The DPDK includes drivers for many hardware types. There have been some additional out-of-tree plugin drivers in the past, which are now considered deprecated.

- librte_pmd_vmxnet3.so – provides PMD Ethernet layer supporting Vmxnet3 paravirtualized NIC; superseded by full VMXNET3 support in native DPDK.
- librte_pmd_memnic_copy.so – provides a Virtual PMD Ethernet layer through shared memory based on 2 memory copies of packets

==Environment==

The DPDK was originally designed to run using a bare-metal mode which is currently deprecated. DPDK's EAL provides support for Linux or FreeBSD userland application.

EAL can be extended in order to support any processors.

==Ecosystem==

DPDK is now an open-source project under the Linux Foundation, supported by many companies.

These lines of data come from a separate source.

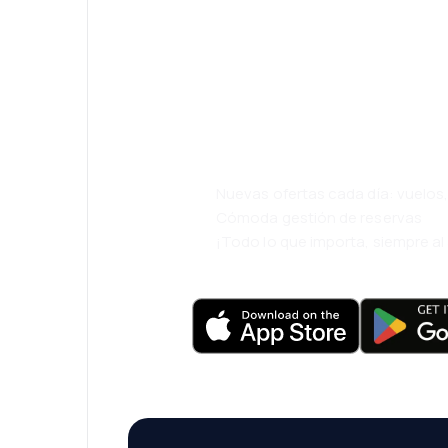
¡Eh! Descarga l
eDestinos y via
cómodamente.
Nuevas ofertas cada día: vuelo
Cómoda gestión de reservas
¡Todo lo que importa, siempre a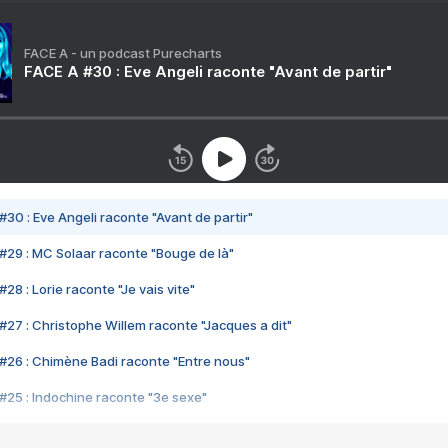
FACE A - un podcast Purecharts
FACE A #30 : Eve Angeli raconte "Avant de partir"
#30 : Eve Angeli raconte "Avant de partir"
#29 : MC Solaar raconte "Bouge de là"
28 : Lorie raconte "Je vais vite"
#27 : Christophe Willem raconte "Jacques a dit"
#26 : Chimène Badi raconte "Entre nous"
#25 : Indochine raconte "3e sexe"
#24 : Zaho raconte "C'est chelou"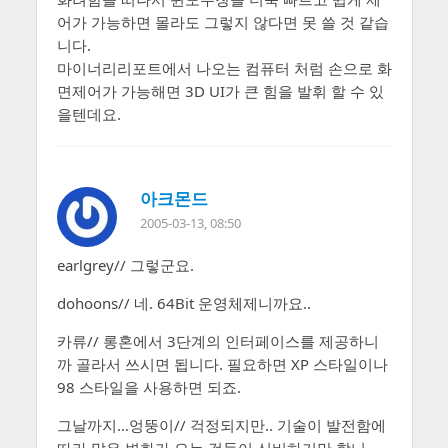
어가 가능하면 몰라도 그렇지 않다면 못 쓸 것 같습
니다.
마이너리리포트에서 나오는 컴퓨터 처럼 손으로 화
면제어가 가능해면 3D UI가 큰 힘을 발휘 할 수 있
을텐데요.
아크몬드
2005-03-13, 08:50
earlgrey// 그렇군요.
dohoons// 네. 64Bit 운영체제니까요..
카류// 롱혼에서 3단계의 인터페이스를 제공하니
까 골라서 쓰시면 됩니다. 필요하면 XP 스타일이나
98 스타일을 사용하면 되죠.
그날까지…엉뚱이// 걱정되지만.. 기술이 발전함에
따라 많은 변화가 오는 것들이 신비하기만 합니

DPDK is governed by a Governing Board. The technical activities are overseen by a Technical Board. Beside Intel, which is a contributor to the DPDK, several other vendors also support the DPDK within their products and some offer additional training, support and professional services. The list of vendors who have announced DPDK support includes: 6WIND, ALTEN Calsoft Labs, Advantech, Brocade, Big Switch Networks, Mellanox Technologies, Radisys, Tieto, Wind River, Lanner Inc. and NXP.

==Projects==
The pfSense project published a road map on 25 February 2015, in which developer Jim Thompson announced the rewriting of the pfSense core—including pf, network packet forwarding and shaping, link bonding, IPsec—using DPDK: "We have a goal of being able to forward, with packet filtering at rates of at least 14.88 Mpps. This is 'line rate' on a 10 Gbps interface. There is simply no way to use today's FreeBSD (or Linux) in-kernel stacks for this type of load."

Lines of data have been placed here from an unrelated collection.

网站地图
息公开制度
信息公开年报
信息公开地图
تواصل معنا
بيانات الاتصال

Open vSwitch (OVS) has a limited set of features running userland that can be leveraged to bypass the Linux kernel OVS processing. This use case of OVS with DPDK userland is usually named OVS-DPDK. It is mostly deployed with OpenStack Neutron but it assumes that many features and software-defined networking (SDN) capabilities of Openstack are disabled. For instance, when OVS-DPDK is used, Neutron provides a lower level of security than when OVS kernel is used (no stateful firewalling, less security group).

The FD.IO VPP platform is an extensible framework that provides out-of-the-box production quality switch/router functionality. It is the open source version of Cisco's Vector Packet Processing (VPP) technology: a high performance, packet-processing stack that can run on commodity CPUs, and can leverage the Poll Mode Drivers for both NICs and cryptographic acceleration hardware and libraries. VPP supports and uses the DPDK library.

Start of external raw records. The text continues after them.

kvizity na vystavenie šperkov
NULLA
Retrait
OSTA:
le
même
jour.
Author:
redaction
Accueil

TRex is an open source traffic generator using DPDK. It generates L4–7 traffic based on pre-processing and smart replay of real traffic templates. TRex amplifies both client and server side traffic and can scale to 200 Gbit/s with one UCS using Intel XL710. TRex also supports multiple streams, ability to change any packet field and provides per stream statistics, latency and jitter.

DTS (DPDK Test Suite) is a Python-based framework for functional tests and benchmarks. It is an open-source project, started in 2014, and is hosted on dpdk.org. It supports both software traffic generators like Scapy and dpdk-pktgen, and a hardware traffic generator like Ixia.

DPDK has support for several SRIOV network drivers, enabling creating a PF (Physical Function) and VFs, and also to launch VMs (like QEMU VMs) and assign VFs to them using PCI Passthrough

DDP (Dynamic Device Personalization) is one of the new advanced features implemented with DPDK. It allows you to load
firmware for a device dynamically, without resetting the host.